I would suggest giving FFmpeg a try with a command / parameters like this:

-thread_queue_size 9999
-indexmem 9999 
-f dshow 
-rtbufsize 2147.48M 
-video_size 1920x1080 
-framerate 60
-i video=”[video device]”:audio=”[audio device]” 
-map 0 
-c:v h264_nvenc 
-preset: hp 
-r 60 
-rc-lookahead 120 
-pix_fmt nv12 
-b:v 6M
-b:v 6M 
-minrate 6M
-maxrate 6M 
-bufsize 6M 
-c:a aac 
-ar 44100 
-b:a 320k 
-vsync 1 
-max_muxing_queue_size 9999 
-f mpegts 
C:\Users\[user]\Videos\FFmpeg\Output.ts


You can also use the tee psuedo-muxer in FFmpeg to send the same encode to 2 places, like a stream to Twitch and a local file. What makes this particularly convenient is that you don’t have to do the same encode work twice like you have to in OBS:

-f tee 
"[f=mpegts]C:\Users\[user]\Videos\FFmpeg\Output.ts|[f=mpegts]udp://10.0.1.255:1234/"


Lastly if desired FFmpeg also has a segment muxer, which would allow you to record 24/7 without over-filling your hard drives, the recording will automatically overwrite the first part when it hits the maximum part you specified:

-f segment 
-segment_time 1800 
-segment_wrap 48 
-reset_timestamps 1
-segment_format_options max_delay=0 
C:\Users\[user]\Videos\FFmpeg\Output%02d.ts


You can even combine the tee and segment logic to stream / record 24/7 without every overfilling the drives:

-f tee 
"[f=segment:segment_time=1800:segment_wrap=48:reset_timestamps=1:segment_format_options=max_delay=0]C:\Users\[user]\Videos\Output%02d.ts|[f=mpegts]udp://10.0.1.255:1234/"

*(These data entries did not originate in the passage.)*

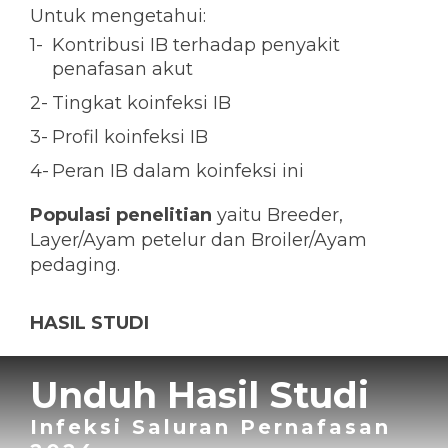
Untuk mengetahui:
Kontribusi IB terhadap penyakit
penafasan akut
Tingkat koinfeksi IB
Profil koinfeksi IB
Peran IB dalam koinfeksi ini
Populasi penelitian
yaitu Breeder,
Layer/Ayam petelur dan Broiler/Ayam
pedaging.
HASIL STUDI
Unduh Hasil Studi
Infeksi Saluran Pernafasan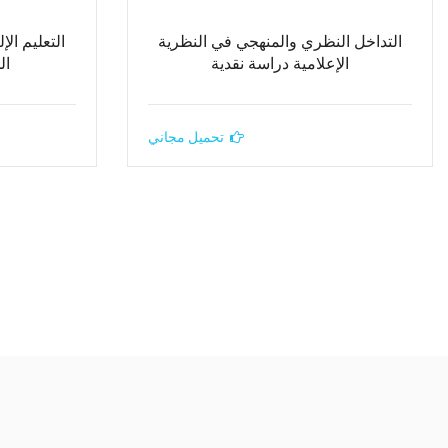
التداخل النظري والمنهجي في النظرية
التعليم ال
الإعلامية دراسة نقدية
ال
تحميل مجاني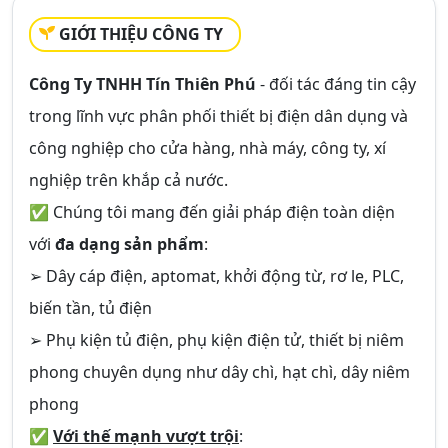
GIỚI THIỆU CÔNG TY
Công Ty TNHH Tín Thiên Phú
- đối tác đáng tin cậy
trong lĩnh vực phân phối thiết bị điện dân dụng và
công nghiệp cho cửa hàng, nhà máy, công ty, xí
nghiệp trên khắp cả nước.
✅ Chúng tôi mang đến giải pháp điện toàn diện
với
đa dạng sản phẩm
:
➢ Dây cáp điện, aptomat, khởi động từ, rơ le, PLC,
biến tần, tủ điện
➢ Phụ kiện tủ điện, phụ kiện điện tử, thiết bị niêm
phong chuyên dụng như dây chì, hạt chì, dây niêm
phong
✅
Với thế mạnh vượt trội
: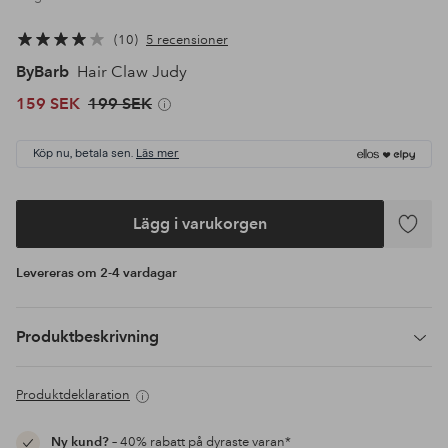
10
5 recensioner
ByBarb
Hair Claw Judy
159 SEK
199 SEK
Köp nu, betala sen.
Läs mer
Lägg i varukorgen
Lägg
till
Levereras om 2-4 vardagar
i
favoriter
Produktbeskrivning
Produktdeklaration
Ny kund?
– 40% rabatt på dyraste varan*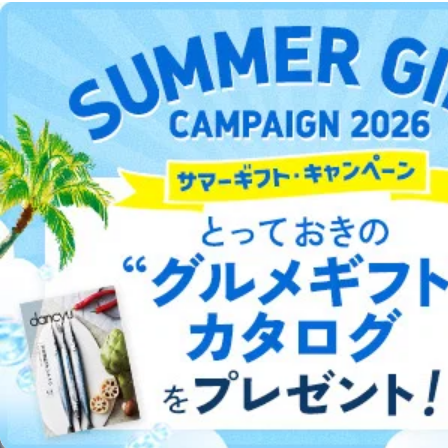
説明させていただきます。
DOWNLOAD FOR ANDROID
①利用目的を本人に通知し、又は公表することによって
本人又は第三者の生命、身体、財産その他の権利利益を
害するおそれがある場合
ご利用方法はこちら
②利用目的を本人に通知し、又は公表することによって
当該事業者の権利又は正当な利益を害するおそれがある
場合
③国の機関又は地方公共団体が法令の定める事務を遂行
総合案内
することに対して協力する必要がある場合であって、利
用目的を本人に通知し、又は公表することによって当該
アフィリエイト
採用情報
事務の遂行に支障を及ぼすおそれがあるとき
④開示対象個人情報の利用目的が明らかな場合
プレスリリース
お問い合わせ
開示対象個人情報については、保有個人データの本人ま
たはその代理人からの利用目的の通知、開示、変更等
利用規約
プライバシーポリシー
特定商取引法に基づく表示
会社案内
出版社の皆様へ
（内容の訂正、追加または削除）、利用停止等（「利用
投資家の皆様へ
サイトマップ
の停止または消去」「第三者への提供の停止」）の求め
に対応させていただいております。 当社顧客の皆様の
個人情報は「マイページ」にログインしていただくこと
で、訂正、追加、変更を行っていただくことが出来ま
す。マイページをご利用いただけない方、その他の方に
つきましては、下記Aをご覧ください。 また、ご登録い
©︎2002 FUJISAN MAGAZINE SERVICE CO., Ltd.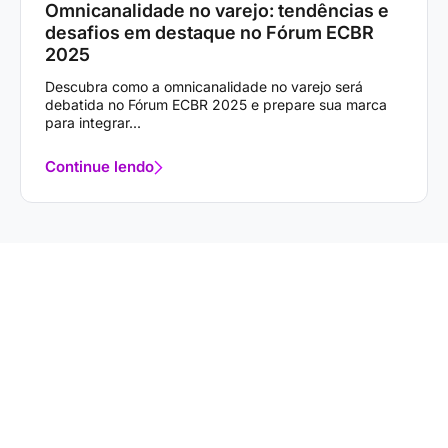
Omnicanalidade no varejo: tendências e
desafios em destaque no Fórum ECBR
2025
Descubra como a omnicanalidade no varejo será
debatida no Fórum ECBR 2025 e prepare sua marca
para integrar...
Continue lendo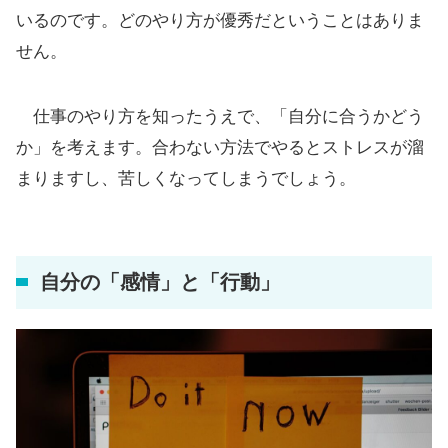
いるのです。どのやり方が優秀だということはありま
せん。
仕事のやり方を知ったうえで、「自分に合うかどう
か」を考えます。合わない方法でやるとストレスが溜
まりますし、苦しくなってしまうでしょう。
自分の「感情」と「行動」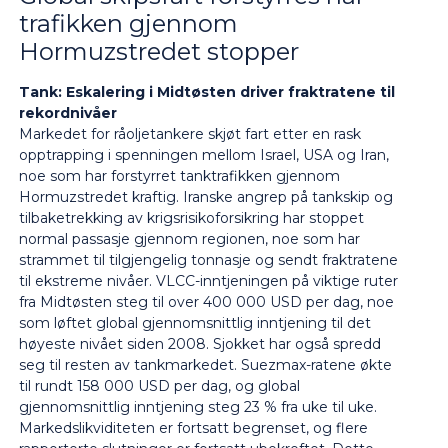
trafikken gjennom
Hormuzstredet stopper
Tank: Eskalering i Midtøsten driver fraktratene til
rekordnivåer
Markedet for råoljetankere skjøt fart etter en rask
opptrapping i spenningen mellom Israel, USA og Iran,
noe som har forstyrret tanktrafikken gjennom
Hormuzstredet kraftig. Iranske angrep på tankskip og
tilbaketrekking av krigsrisikoforsikring har stoppet
normal passasje gjennom regionen, noe som har
strammet til tilgjengelig tonnasje og sendt fraktratene
til ekstreme nivåer. VLCC-inntjeningen på viktige ruter
fra Midtøsten steg til over 400 000 USD per dag, noe
som løftet global gjennomsnittlig inntjening til det
høyeste nivået siden 2008. Sjokket har også spredd
seg til resten av tankmarkedet. Suezmax-ratene økte
til rundt 158 000 USD per dag, og global
gjennomsnittlig inntjening steg 23 % fra uke til uke.
Markedslikviditeten er fortsatt begrenset, og flere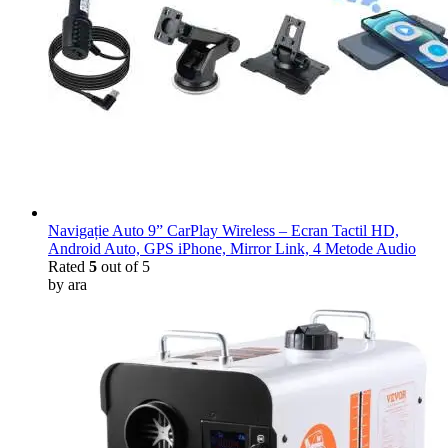
Navigație Auto 9” CarPlay Wireless – Ecran Tactil HD,
Android Auto, GPS iPhone, Mirror Link, 4 Metode Audio
Rated
5
out of 5
by ara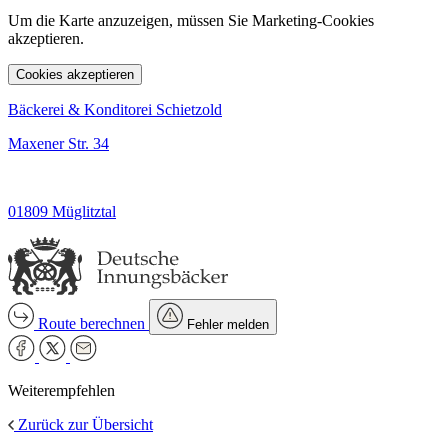
Um die Karte anzuzeigen, müssen Sie Marketing-Cookies
akzeptieren.
Cookies akzeptieren
Bäckerei & Konditorei Schietzold
Maxener Str. 34
01809 Müglitztal
Route berechnen
Fehler melden
Weiterempfehlen
Zurück zur Übersicht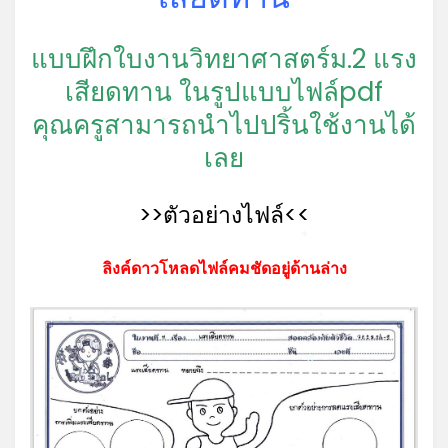
*
แบบฝึกใบงานวิทยาศาสตร์ม.2 แรง
เสียดทาน ในรูปแบบไฟล์pdf
คุณครูสามารถนำไปปริ้นใช้งานได้
*
เลย
>>ตัวอย่างไฟล์<<
*
ลิงค์ดาวโหลดไฟล์คมชัดอยู่ด้านล่าง
*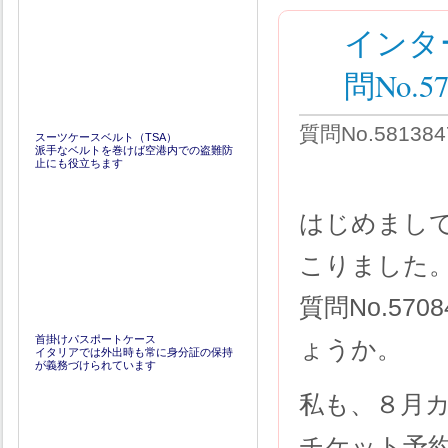
インタ
問No.5
質問No.5813
スーツケースベルト（TSA）
派手なベルトを巻けば空港内での盗難防
止にも役立ちます
はじめまして、
こりました
質問No.57
首掛けパスポートケース
ょうか。
イタリアでは外出時も常に身分証の保持
が義務づけられています
私も、８月
チケット予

Since FFmpeg is run in the console you can call these 6 encodes programmatically in something like Powershell using Start-Process, allowing you to easily launch everything from one place. I’ve attached a zip containing the file structure for doing something like this.
 

Linus Example.zip

Main PC: Corsair 900D | ProArt Z690-Creator | Intel 13900K | RTX 4090 | Trident Z5 (2x32GB) | 1TB 980 Pro, 2TB Sabrent Rocket 4+, 2TB 980 Pro, 1TB Sabrent Rocket | HX1200i

Capture PC: Meshify XL | Designare TRX40 | AMD 3960X | 2xRTX 4070 TI | Trident Z (4x16GB) | 2TB 970 Evo Plus, 1TB 970 Evo Plus | Dual HDMI 4K Plus LT, 2xElgato 4K 60 Pro, HX850

Media / Render PC: Corsair 900D (shared) | ASRock X399M | AMD 2970WX | RTX 4070 TI | Trident Z (2x16GB) | 2TB Samsung 970 Evo | 2xElgato HD60 Pro | HX750
Full Room Watercooling: EK X3 400 | EK-XTOP Revo Dual D5 | 4xHardware Labs 560GTX | 16xSilentWings 4 Pro  | EVGA 450 B3

Peripherals: Logitech G502 X |  Wooting 60HE | Xbox Elite Controller Series 2 | Logitech G502 Wireless | Logitech MX Keys Mechanical

Displays: Asus XG35VQ | 2xLG 24UD58-B | LG 65UH6030 | Asus VH242H | BenQ GW2480 | HP 22CWA | Kenowa CNC-1080P | Asus VC39H

Audio Interfaces : RME Fireface UFX+, Scarlett 18i20, RME HDSPe RayDAT, RME HDSPe MADI FX, RME ADI-648, RME ADI-192 DD

Audio Playback: 2xYamaha HS5 & Yamaha HS8s | Sennheiser HD820, Sennheiser IE 500 Pro, Ultimate Ears RR CIEMs

Link to comment
Share on other sites

Link to post
Share on other sites

18 minutes ago, Ninbura said:

Love the video, never seen anyone try to capture more than 3 4k sources on one PC

I've done over 20 :P

(to be fair, it wasn't a single computer, but a k8s cluster with some V100s)

 

A nice thing to add is that ffmpeg can push rtmp streams directly, so they can be both pushed to twitch while also being recorded to disk.

 

Another thing that I commented on the video (since there's no dedicated thread here) was the following:

Quote

The nvenc encoder found on nvidia GPUs is the same for every card of the same generation, meaning that a GP100 has the same encoder of a GTX 1050, with the only difference being the driver limit for consumer cards. So a couple 1650 Supers (not the regular ones) would deliver better performance/quality while also being able to handle up to 6 streams (the GTX limit is 3 streams per NVENC chip)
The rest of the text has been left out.